5.9 Power and Sample Size

Contents

Summary

Power and sample size analysis is useful in design of experiments. Insufficient data translates into a lack of power to reject a false null hypothesis and collecting too much data is a waste of time and resources. Therefore, it is essential to determine the sample size requirements prior to conducting an experiment. The power of the experiment can be computed for a given sample size, and required sample sizes can be computed for given power values.

What you will learn

This tutorial will show you how to calculate sample size or estimate power value to design experiments, using some practical examples.

(PSS)One-Sample t-Test

Background:
A sociologist wants to determine whether the average infant mortality rate in the United States is equal to 8. In experiment design, the difference of rate cannot vary more than 0.5. And it is already known that the standard deviation should be 2.1 from pilot studies.

Question:
What would the sample size be, in order to estimate the average infant mortality rate at a confidence level of 95% (\(\alpha\)=0.05) for power values of 0.7, 0.8 and 0.9?
Steps in Origin:

  1. Activate an empty worksheet, select Statistics: Power and Sample Size: (PSS) One-sample t-test;
  2. In the PSS_tTest1 dialog box, choose the following settings and click OK.

Tutorial PSS 001.png

Origin Output:
A result sheet will be generated, listing the calculated sample size for hypothetical powers.
Tutorial PSS 002.png


Result Interpretation:
According to results, when designing his experiment the sociologist should conduct a survey of 111 samples for a power value of 0.7; 141 samples for power value of 0.8; and 188 samples for power value of 0.9.

(PSS)Two-Sample t-Test

Background:
A doctor's office participates in two local insurance plans, Healthwise and Medcare. The purpose is to compare the mean time (in days) until reimbursement of claims for the two plans. Historical data shows that for the Healthwise plan, the average time is 32 days and the standard deviation is 7.5 days. For the Medcare plan, the average reimbursement time is 42 days and the standard deviation is 3.5 days.

Question:
If 10 claims from each plan were selected and the corresponding reimbursement times were recorded, what is the power to detect the difference in mean reimbursement times between the 2 plans by 5% or more?

Steps in Origin:

  1. Compute the pooled standard deviation as:
    \(\sqrt{((5-1)^{*}7.5^{\land} 2+(5-1)^{*}3.5^{\land }2)/(5+5-2)}=5.85235\)
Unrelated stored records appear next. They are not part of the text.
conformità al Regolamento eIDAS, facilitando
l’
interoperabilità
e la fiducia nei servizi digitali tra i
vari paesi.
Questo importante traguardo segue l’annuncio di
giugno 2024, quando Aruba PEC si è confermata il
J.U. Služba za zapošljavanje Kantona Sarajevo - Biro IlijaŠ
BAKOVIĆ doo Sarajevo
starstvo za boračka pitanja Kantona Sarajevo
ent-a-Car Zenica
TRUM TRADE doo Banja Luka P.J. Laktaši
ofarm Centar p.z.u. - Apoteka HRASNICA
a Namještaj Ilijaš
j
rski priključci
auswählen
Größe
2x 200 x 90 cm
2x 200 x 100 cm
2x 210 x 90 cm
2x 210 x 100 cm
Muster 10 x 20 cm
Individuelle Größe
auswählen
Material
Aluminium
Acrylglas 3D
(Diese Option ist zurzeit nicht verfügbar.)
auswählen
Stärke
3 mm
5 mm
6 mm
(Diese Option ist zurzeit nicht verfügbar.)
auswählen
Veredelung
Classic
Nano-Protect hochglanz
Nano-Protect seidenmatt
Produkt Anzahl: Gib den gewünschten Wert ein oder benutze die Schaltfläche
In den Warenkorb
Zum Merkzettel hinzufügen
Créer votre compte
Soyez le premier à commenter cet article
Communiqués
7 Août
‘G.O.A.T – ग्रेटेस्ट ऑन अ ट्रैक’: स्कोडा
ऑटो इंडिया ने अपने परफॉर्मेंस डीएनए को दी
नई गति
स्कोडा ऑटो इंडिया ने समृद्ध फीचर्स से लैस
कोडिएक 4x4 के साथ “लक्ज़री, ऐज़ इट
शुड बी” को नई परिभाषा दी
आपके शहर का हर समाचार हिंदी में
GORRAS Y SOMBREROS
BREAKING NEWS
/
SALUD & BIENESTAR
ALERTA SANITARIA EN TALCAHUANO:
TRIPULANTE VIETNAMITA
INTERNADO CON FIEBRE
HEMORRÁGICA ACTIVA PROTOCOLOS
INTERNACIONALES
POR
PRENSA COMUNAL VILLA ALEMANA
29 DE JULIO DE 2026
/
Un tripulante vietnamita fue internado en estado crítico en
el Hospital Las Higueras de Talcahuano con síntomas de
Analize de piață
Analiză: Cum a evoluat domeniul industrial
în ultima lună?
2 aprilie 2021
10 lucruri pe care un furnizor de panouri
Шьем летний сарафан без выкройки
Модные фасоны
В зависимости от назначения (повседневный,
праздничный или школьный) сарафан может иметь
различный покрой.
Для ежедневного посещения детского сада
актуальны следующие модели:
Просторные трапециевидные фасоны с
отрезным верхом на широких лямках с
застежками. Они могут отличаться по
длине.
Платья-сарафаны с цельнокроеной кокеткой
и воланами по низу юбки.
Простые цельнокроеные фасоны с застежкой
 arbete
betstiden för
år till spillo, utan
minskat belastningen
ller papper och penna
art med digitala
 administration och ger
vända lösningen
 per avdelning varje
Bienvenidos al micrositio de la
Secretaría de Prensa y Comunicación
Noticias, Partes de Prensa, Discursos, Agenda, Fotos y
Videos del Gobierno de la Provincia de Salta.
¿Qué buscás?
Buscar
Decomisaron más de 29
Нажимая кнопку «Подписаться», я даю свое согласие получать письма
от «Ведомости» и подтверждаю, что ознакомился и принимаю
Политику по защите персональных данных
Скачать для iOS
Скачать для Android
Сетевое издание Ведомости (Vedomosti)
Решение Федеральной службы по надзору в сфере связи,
    *Note that this value will be used as the standard deviation later for the power calculation.
  2. Sample size of 1st group and 2nd group should be 10 (20 samples total).
  3. Activate an empty worksheet and select Statistics: Power and Sample Size: (PSS) Two-Sample t-Test,
  4. In the PSS_tTest2 dialog box, choose the following settings and click OK.

Tutorial PSS 003.png

Origin Output:
A result sheet will be generated, showing the calculated power.

Tutorial PSS 004.png


Interpretation of Results:
We can conclude that the doctor's office has a 0.95054:1 (or 95%) chance of detecting a difference if it collects 10 claims for each plan. The chance that you will fail to reject the null hypothesis and incorrectly conclude that the two means are not different is 4.946% (1 - 0.95054).

(PSS)Paired-Sample t-Test

Background:
Two machines of the same type are used to measure the depth of an amorphous silicon (a-Si) thin film. To determine if there is a difference in the two machines measurements, an engineer plans a study to compare the depth measurements made by the two machines.

In a previous study on depth of the a-Si thin film, the standard deviation of the difference was found to be 2µm. In addition, it is known that the difference in measurement by the two machines should not exceed 0.5µm, and the average depth measured by Machine #1 is 5000µm.

Question:
How many samples must be taken at a confidence level of 99% to obtain power values of 0.8, 0.9 and 0.95?

Steps in Origin:
From the information above, it is concluded that the mean of the 1st group is 5000 µm and the mean of the 2nd group is 5000.5 µm.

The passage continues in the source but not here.